Malou est parfaite dans son rôle de tour opérator, car elle n'opére pas à torts et à travers. Elle compulse moults documents et sites internet, à dessein de nous concocter quelques excursions toujours pleines d'attraits. Le sujet du moment s'appelle "Adoo elephant park".... une reserve qui, commencée il y a seulement quelques années avec 6 bestioles, en compte à ce jour plus de cinq cents, à tel point qu'il est devenu urgent de réguler....et donc, quelqu'un a émis l'intéressante idée d'avoir recours à la contraception pour freiner un peu la prolifération pachydermique trépidante......Je me marre, bêtement, en imaginant la débrouillardise africaine au service de la régulation des naissances en milieu éléphantesque......j'imagine bien une mégacapote, taillée dans une chambre à air de camion......avec un noeud au bout.....Et qui c'est qui va le mettre en place, cet élastique?.....pourquoi pas un ex-inséminateur, réduit au chômdu par ces nouvelles dispositions. Et, au fait, comment procédait-il cet inséminateur, du temps ou il procréait? j'imagine que son bras ne devait pas suffire.....c'est bien plus gros qu'une vache, un éléphant.....peut-être rentrait-il tout entier dans la caverne vaginale, vétu d'un genre de combinaison de plongée, en poussant devant lui un jerrican de foutre en forme d'obus......ouah le stress! et si tout à coup l'éléphante est prise d'un orgasme dévastateur....le type se transforme immédiatement en homme-canon à l'envers, dégoulinant comme un beignet.....quelle horreur.....mais où diverge-je encore?....

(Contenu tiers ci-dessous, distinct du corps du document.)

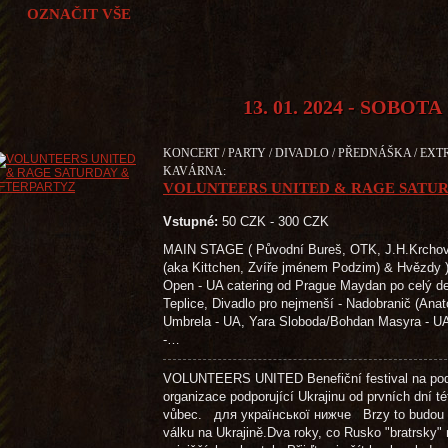
OZNAČIT VŠE
13. 01. 2024 - SOBOTA
KONCERT / PARTY / DIVADLO / PŘEDNÁŠKA / EXTR
KAVÁRNA:
VOLUNTEERS UNITED & RAGE SATU
Vstupné:
50 CZK - 300 CZK
MAIN STAGE ( Původní Bureš, OTK, J.H.Krchovs
(aka Kittchen, Zvíře jménem Podzim) & H
Open - UA catering od Prague Maydan po celý de
Teplice, Divadlo pro nejmenší - Nadobranič (Ana
Umbrela - UA, Yara Sloboda/Bohdan Masyra - UA
-…
VOLUNTEERS UNITED Benefiční festival na podp
organizace podporující Ukrajinu od prvních dní t
vůbec. для української нижче Brzy to budou dv
válku na Ukrajině.Dva roky, co Rusko "bratrsky" 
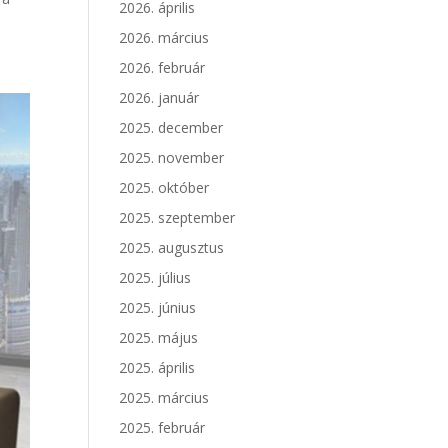
2026. április
2026. március
2026. február
2026. január
2025. december
2025. november
2025. október
2025. szeptember
2025. augusztus
2025. július
2025. június
2025. május
2025. április
2025. március
2025. február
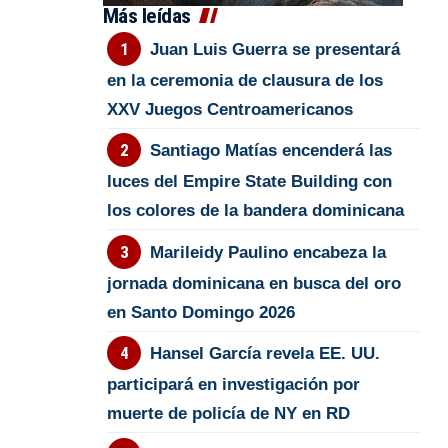
Más leídas
Juan Luis Guerra se presentará
en la ceremonia de clausura de los
XXV Juegos Centroamericanos
Santiago Matías encenderá las
luces del Empire State Building con
los colores de la bandera dominicana
Marileidy Paulino encabeza la
jornada dominicana en busca del oro
en Santo Domingo 2026
Hansel García revela EE. UU.
participará en investigación por
muerte de policía de NY en RD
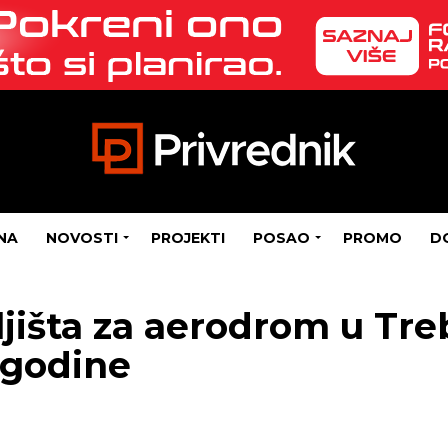
NA
NOVOSTI
PROJEKTI
POSAO
PROMO
D
ljišta za aerodrom u Tre
 godine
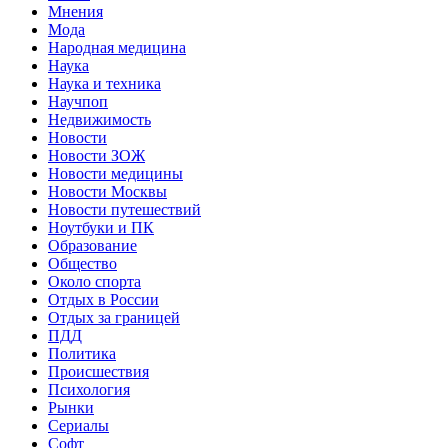
Мнения
Мода
Народная медицина
Наука
Наука и техника
Научпоп
Недвижимость
Новости
Новости ЗОЖ
Новости медицины
Новости Москвы
Новости путешествий
Ноутбуки и ПК
Образование
Общество
Около спорта
Отдых в России
Отдых за границей
ПДД
Политика
Происшествия
Психология
Рынки
Сериалы
Софт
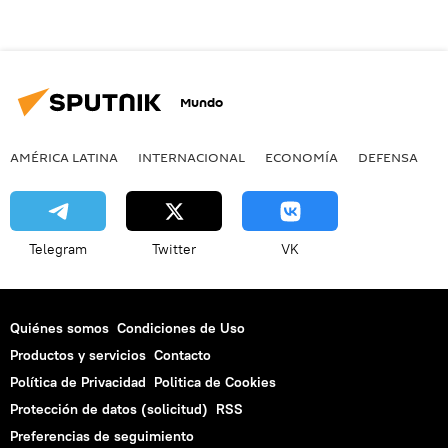
Mundo
AMÉRICA LATINA
INTERNACIONAL
ECONOMÍA
DEFENSA
M
Telegram
Twitter
VK
Quiénes somos
Condiciones de Uso
Productos y servicios
Contacto
Política de Privacidad
Politica de Cookies
Protección de datos (solicitud)
RSS
Preferencias de seguimiento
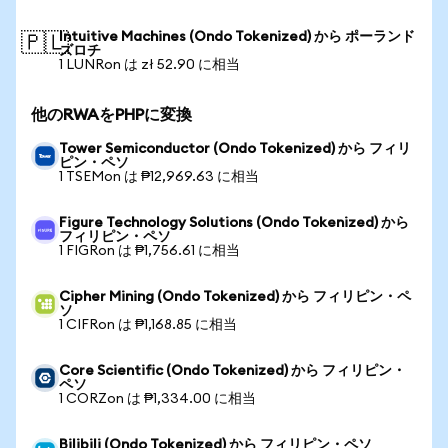
Intuitive Machines (Ondo Tokenized) から ポーランド
🇵🇱
ズロチ
1 LUNRon は zł 52.90 に相当
他のRWAをPHPに変換
Tower Semiconductor (Ondo Tokenized) から フィリ
ピン・ペソ
1 TSEMon は ₱12,969.63 に相当
Figure Technology Solutions (Ondo Tokenized) から
フィリピン・ペソ
1 FIGRon は ₱1,756.61 に相当
Cipher Mining (Ondo Tokenized) から フィリピン・ペ
ソ
1 CIFRon は ₱1,168.85 に相当
Core Scientific (Ondo Tokenized) から フィリピン・
ペソ
1 CORZon は ₱1,334.00 に相当
Bilibili (Ondo Tokenized) から フィリピン・ペソ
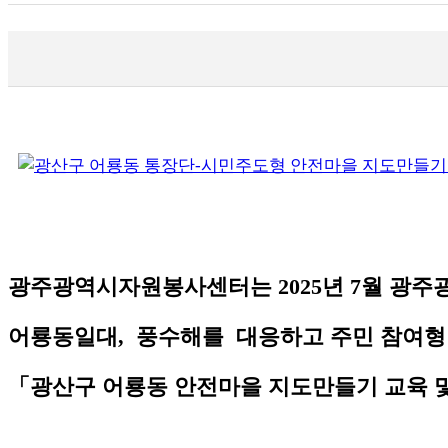
광주광역시자원봉사센터는 2025년 7월 광
어룡동일대, 풍수해를 대응하고 주민 참여형
「광산구 어룡동 안전마을 지도만들기 교육 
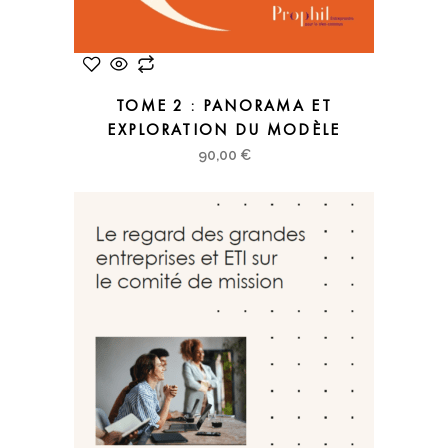
TOME 2 : PANORAMA ET
EXPLORATION DU MODÈLE
90,00
€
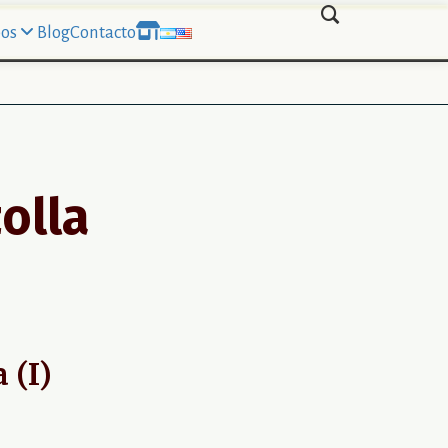
os
Blog
Contacto
olla
 (I)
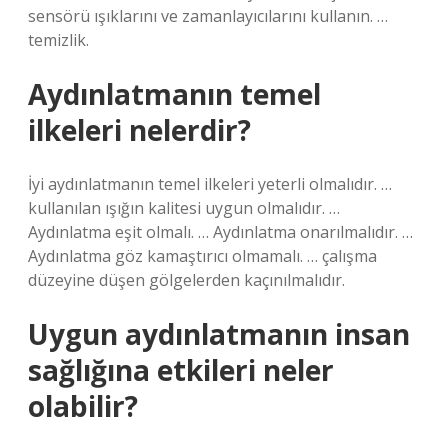
sensörü ışıklarını ve zamanlayıcılarını kullanın. …
temizlik.
Aydınlatmanın temel
ilkeleri nelerdir?
İyi aydınlatmanın temel ilkeleri yeterli olmalıdır. …
kullanılan ışığın kalitesi uygun olmalıdır. …
Aydınlatma eşit olmalı. … Aydınlatma onarılmalıdır. …
Aydınlatma göz kamaştırıcı olmamalı. … çalışma
düzeyine düşen gölgelerden kaçınılmalıdır.
Uygun aydınlatmanın insan
sağlığına etkileri neler
olabilir?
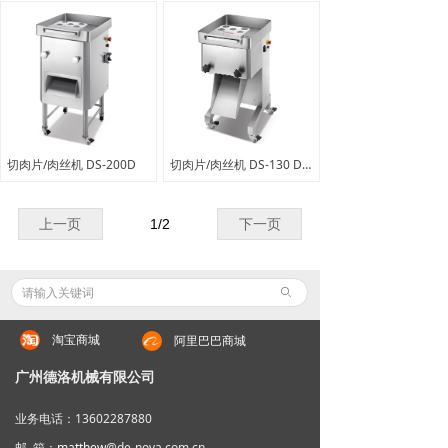
切肉片/肉丝机 DS-200D
切肉片/肉丝机 DS-130 DS-180
上一页
1
/
2
下一页
ꄙ
淘宝商城
阿里巴巴商城
广州德洛机械有限公司
业务电话：13602287880
邮 箱：
matthew
@de-nova.com.cn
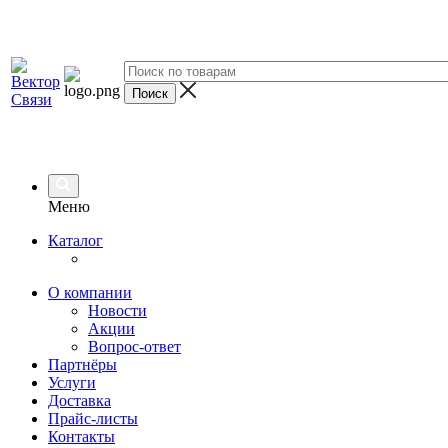
Меню
Каталог
О компании
Новости
Акции
Вопрос-ответ
Партнёры
Услуги
Доставка
Прайс-листы
Контакты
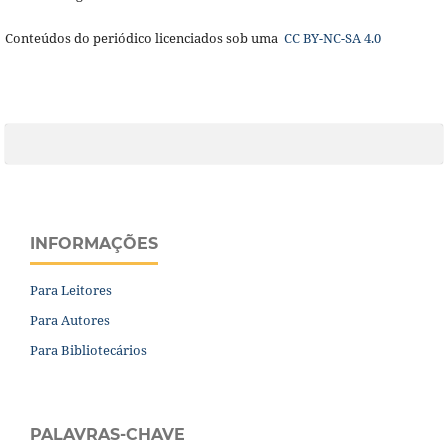
Conteúdos do periódico licenciados sob uma
CC BY-NC-SA 4.0
INFORMAÇÕES
Para Leitores
Para Autores
Para Bibliotecários
PALAVRAS-CHAVE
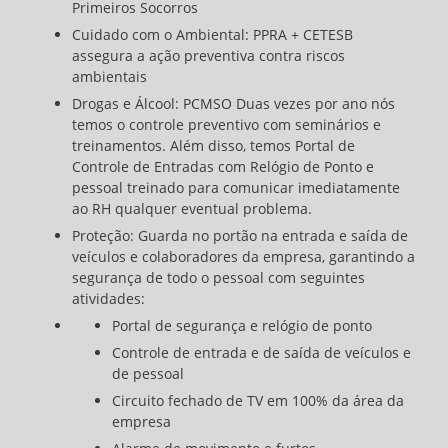
Primeiros Socorros
Cuidado com o Ambiental: PPRA + CETESB
assegura a ação preventiva contra riscos
ambientais
Drogas e Álcool: PCMSO Duas vezes por ano nós
temos o controle preventivo com seminários e
treinamentos. Além disso, temos Portal de
Controle de Entradas com Relógio de Ponto e
pessoal treinado para comunicar imediatamente
ao RH qualquer eventual problema.
Proteção: Guarda no portão na entrada e saída de
veículos e colaboradores da empresa, garantindo a
segurança de todo o pessoal com seguintes
atividades:
Portal de segurança e relógio de ponto
Controle de entrada e de saída de veículos e
de pessoal
Circuito fechado de TV em 100% da área da
empresa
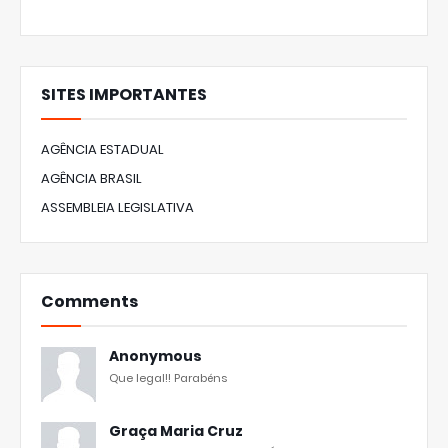
SITES IMPORTANTES
AGÊNCIA ESTADUAL
AGÊNCIA BRASIL
ASSEMBLEIA LEGISLATIVA
Comments
Anonymous
Que legal!! Parabéns
Graça Maria Cruz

Samedi 15 Décembre; le minibus, réservé hier par Malou, est bien là, à l'heure dite. Nous sommes ses seuls clients, on ne va donc pas être à l'étroit? Direction les townships, d'où notre guide est lui-même issu, ce qui lui permet de bien maitriser son sujet. Bien sûr, l'endroit n'est pas très festif, surtout que nous démarrons la visite par un quartier assez ancien..... exprès, de manière à nous émouvoir au maximum; pourtant, malgré le manque flagrant de confort et de modernité, ce dénuement est encore bien éloigné de celui de la grande majorité des malgaches. Curieuse coïncidence, c'est aujourd'hui le début des obsèques de celui qui a fait évoluer les choses pour tous ces gens, Nelson Mandela dit "Madiba".

Port Elizabeth compte un million et demi d'habitants, dont soixante pour cent sont au chômage; les township, dont les plus récents sont très décents, abritent cinq cent mille personnes! Constitués d'habitations toutes identiques, alignées comme des soldats, les plus merdiques n'ont pas d'éléctricité, et l'eau n'y est disponible qu'à des robinets publics placés ici et là, cependant que les chiottes sont vidangées une fois par semaine, car il n'y a pas de réseau.....L'accès à une maison est gratuit, et ceux qui n'ont pas de boulot perçoivent une allocation qui leur permet de se nourrir. Chaque maison abrite une famille entière, de trois générations souvent, dans une trentaine de mètres/carrés. Les habitations récentes possèdent l'eau courante et l'éléctricité (qu'il faut payer, bien sûr), ainsi que le tout-à-l'égout. Les choses évoluent, donc, mais lentement, et beaucoup logent encore dans ces espèces de taudis organisés.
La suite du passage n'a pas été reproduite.